Report Card on the French Grenelle After Three Years
The French Round Table on sustainability known as the Grenelle de l’Environnement is now three years old and this was the occasion for French government experts to publish an evaluation report.
Three years ago representatives of national and local government and private organizations from industry, labour, professional associations and non-governmental organizations were asked by President Sarkozy to work together on making France more sustainable.
What was announced after these discussions was presented as “green new deal” with some ambitious goals.
Three years later, the plan suffers mixed reviews even though the report notes 77 percent of all planned actions have been carried out or will be in the future.

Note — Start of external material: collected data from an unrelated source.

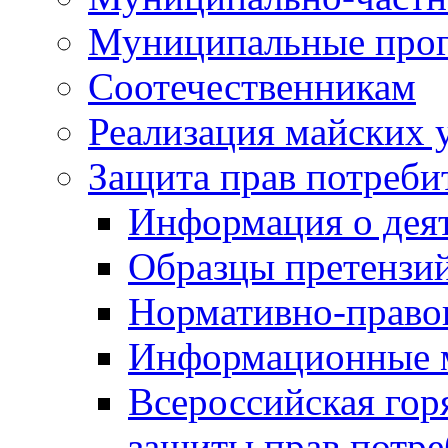
Муниципальные про
Соотечественникам
Реализация майских 
Защита прав потреби
Информация о деят
Образцы претензи
Нормативно-право
Информационные м
Всероссийская гор
защиты прав потре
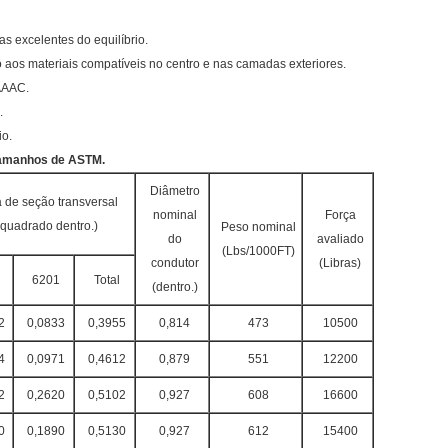
s excelentes do equilíbrio.
do aos materiais compatíveis no centro e nas camadas exteriores.
 AAAC.
.
io.
 tamanhos de ASTM.
Diâmetro
 de seção transversal
nominal
Força
(quadrado dentro.)
Peso nominal
do
avaliado
(Lbs/1000FT)
condutor
(Libras)
6201
Total
(dentro.)
2
0,0833
0,3955
0,814
473
10500
4
0,0971
0,4612
0,879
551
12200
2
0,2620
0,5102
0,927
608
16600
0
0,1890
0,5130
0,927
612
15400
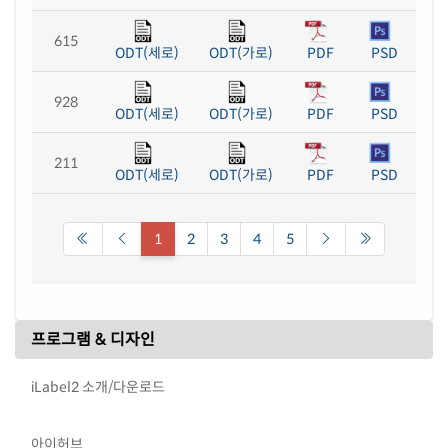
615
ODT(세로)
ODT(가로)
PDF
PSD
928
ODT(세로)
ODT(가로)
PDF
PSD
211
ODT(세로)
ODT(가로)
PDF
PSD
1
2
3
4
5
프로그램 & 디자인
iLabel2 소개/다운로드
아이허브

This might seem like a lot, but only 18 percent of these actions have been already realized to date. Among the ideas that have been realized and worth spreading around the world include:
- The feebates system for cars is a tremendous success. The Sustainable Development Minister, Mr. Jean-Louis Borloo, recently boasted that France had the cleanest car fleet in the world. Indeed cars emitted an average of 150 grams of CO2 per kilometer in 2007 and now emit only 133 gr/km today. Meanwhile, France has been heavily taxing gas for many years already.
- The development of high speed rail with 2,000 kilometers (1,250 miles) of new rail lines. This will double the amount of TGV (Train à Grande Vitesse, or High Speed Train) lines. Additionally, 400 kilometers (250 miles) of new mass public transportation are also being realized, which is as much as during the previous three decades.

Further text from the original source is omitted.